Use them myself on the yard and trailer and think they are brilliant. Have also used the bungee ties that Vetwrap has linked. Very handy for keeping one in your pocket just in case.


----------



## JCWHITE (23 September 2011)

Thank you for the above links, on sites I wouldnt have thought of looking on.


----------



## Capriole (10 November 2011)

I have one, and tbh, its rubbish   Doesnt really work, comes open way too easily


----------



## Zerotolerance (11 November 2011)

Bought an Equi Ping a month or so ago- OH does love a gadget and wanted to buy 5 - luckily, I'd managed to convince him to just get one to try, as it turned out to be useless. Daren't turn my back for 2 mins as they came apart with a tiny tug! Gone back to thin baling twine- free and just the right breaking strain!


----------



## domane (11 November 2011)

Do the Equi-pings actually come apart at the plastic?  I used to use the ones that Vetwrap linked too and a couple of times they hit me with force as desperately tried to use the quick-release clip on the rope rather than have the tie snapped (you know how it all seems to happen in slow motion and you're never quite quick enough?)  Anything with elastic and bits of plastic are potentially dangerous to eyes


----------



## Capriole (11 November 2011)

domane said:



			Do the Equi-pings actually come apart at the plastic?(
		
Click to expand...

yes, for seemingly no reason :lol:


Its ok saying use two and theyre fine, theyre a few quid each as it is, good money after bad


----------



## saffytessa (11 November 2011)

I have equi-pings outside my stables for at least 2 months now and I actually like them  

I have found that if you are a bit rough putting the rope through you might have to pinch the join part a bit to make sure it is in properly but have never had it come apart under normal use.

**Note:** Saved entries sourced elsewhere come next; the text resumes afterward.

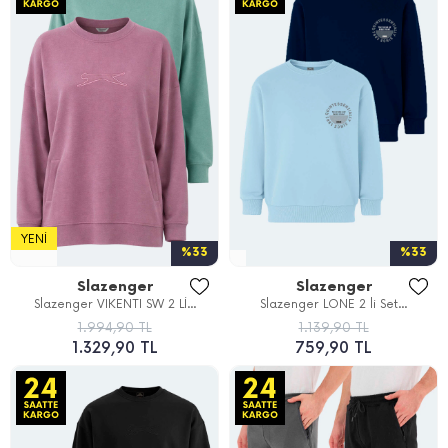
YENI
%33
%33
Slazenger
Slazenger
Slazenger VIKENTI SW 2 Lİ...
Slazenger LONE 2 li Set...
1.994,90 TL
1.139,90 TL
1.329,90 TL
759,90 TL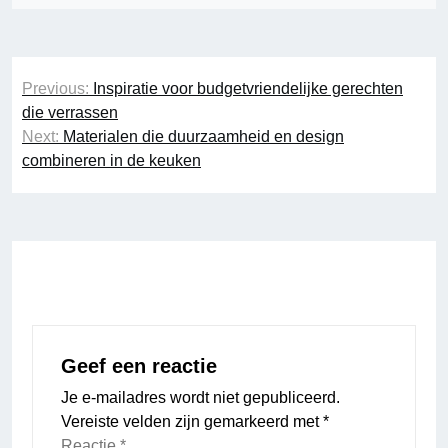
Bericht
Previous:
Inspiratie voor budgetvriendelijke gerechten
navigatie
die verrassen
Next:
Materialen die duurzaamheid en design
combineren in de keuken
Geef een reactie
Je e-mailadres wordt niet gepubliceerd.
Vereiste velden zijn gemarkeerd met
*
Reactie
*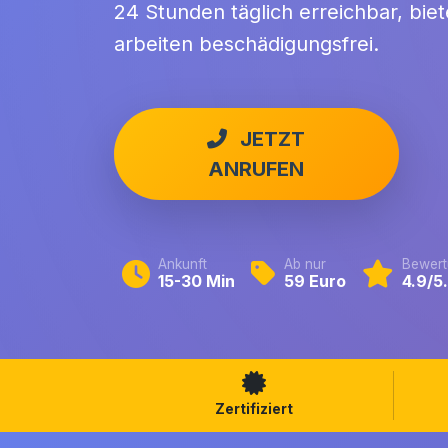
24 Stunden täglich erreichbar, bie
arbeiten beschädigungsfrei.
JETZT
ANRUFEN
Ankunft
Ab nur
Bewert
15-30 Min
59 Euro
4.9/5
Zertifiziert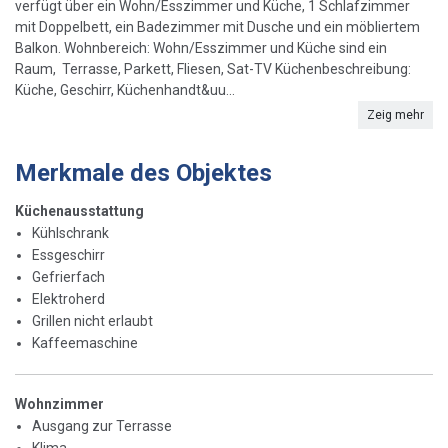
verfügt über ein Wohn/Esszimmer und Küche, 1 Schlafzimmer
mit Doppelbett, ein Badezimmer mit Dusche und ein möbliertem
Balkon. Wohnbereich: Wohn/Esszimmer und Küche sind ein
Raum, Terrasse, Parkett, Fliesen, Sat-TV Küchenbeschreibung:
Küche, Geschirr, Küchenhandt&uu...
Zeig mehr
Merkmale des Objektes
Küchenausstattung
Kühlschrank
Essgeschirr
Gefrierfach
Elektroherd
Grillen nicht erlaubt
Kaffeemaschine
Wohnzimmer
Ausgang zur Terrasse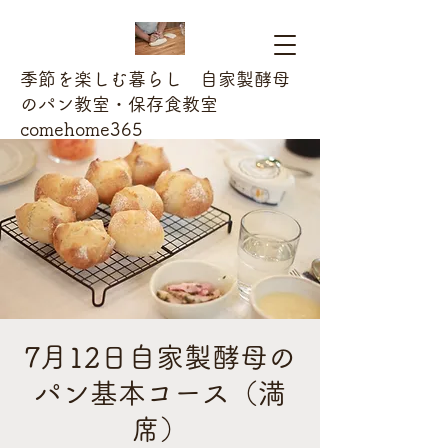
季節を楽しむ暮らし 自家製酵母
のパン教室・保存食教室
comehome365
7月12日自家製酵母の
パン基本コース（満
席）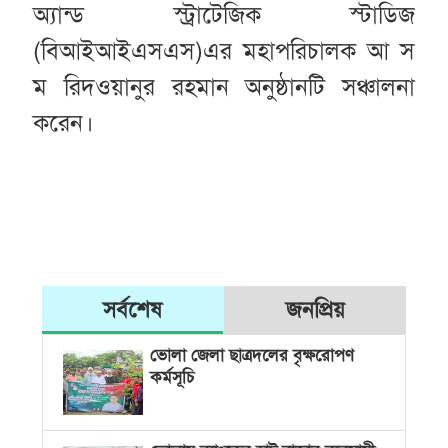
অ্যান্ড স্ট্রাটেজিক স্টাডিজ
(বিআইআইএসএস)এর মহাপরিচালক আ স
ম রিদওয়ানুর রহমান অনুষ্ঠানটি সঞ্চালনা
করেন।
সর্বশেষ
জনপ্রিয়
ভোলা জেলা ছাত্রদলের বৃক্ষরোপণ
কর্মসূচি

I like them because they are solid and don't snag your rope like bailerband does. I used to have equi-ties(? the rubber ones) and found they snapped all the time


----------



## Booboos (12 November 2011)

Vetwrap said:



http://www.randrcountry.co.uk/product-details/bhb-hoof-it-quick-clip/0,674,681/

Have a look at these.  I use these and always keep one in my pocket. They are really effective, can be used anywhere and the replacement bungee cord can be sourced from EBay for £2.99 for 5m!
		
Click to expand...

I have these everywhere and have used them for a few years now with no problems. Yes, they will pop at some point if the horse pulls, but that's the point isn't it? They have enough give to not just pop all the time and you can re-use them after they pop.


----------



## KingsgateMichelle (19 December 2011)

I agree with saffytessa, I have had no problems with mine, and would never leave a horse unattended while tied up anyway that's asking for trouble!! We have tried to ping them open as a game once, just people, and we really struggled. Obviously a horse is stronger but I would rather my horse's can break free when panicking! Better to be safe than sorry


----------



## millitiger (19 December 2011)

KingsgateMichelle said:



			I agree with saffytessa, I have had no problems with mine, and would never leave a horse unattended while tied up anyway that's asking for trouble!! We have tried to ping them open as a game once, just people, and we really struggled. Obviously a horse is stronger but I would rather my horse's can break free when panicking! Better to be safe than sorry

Click to expand...

well of course you would agree- you own the company!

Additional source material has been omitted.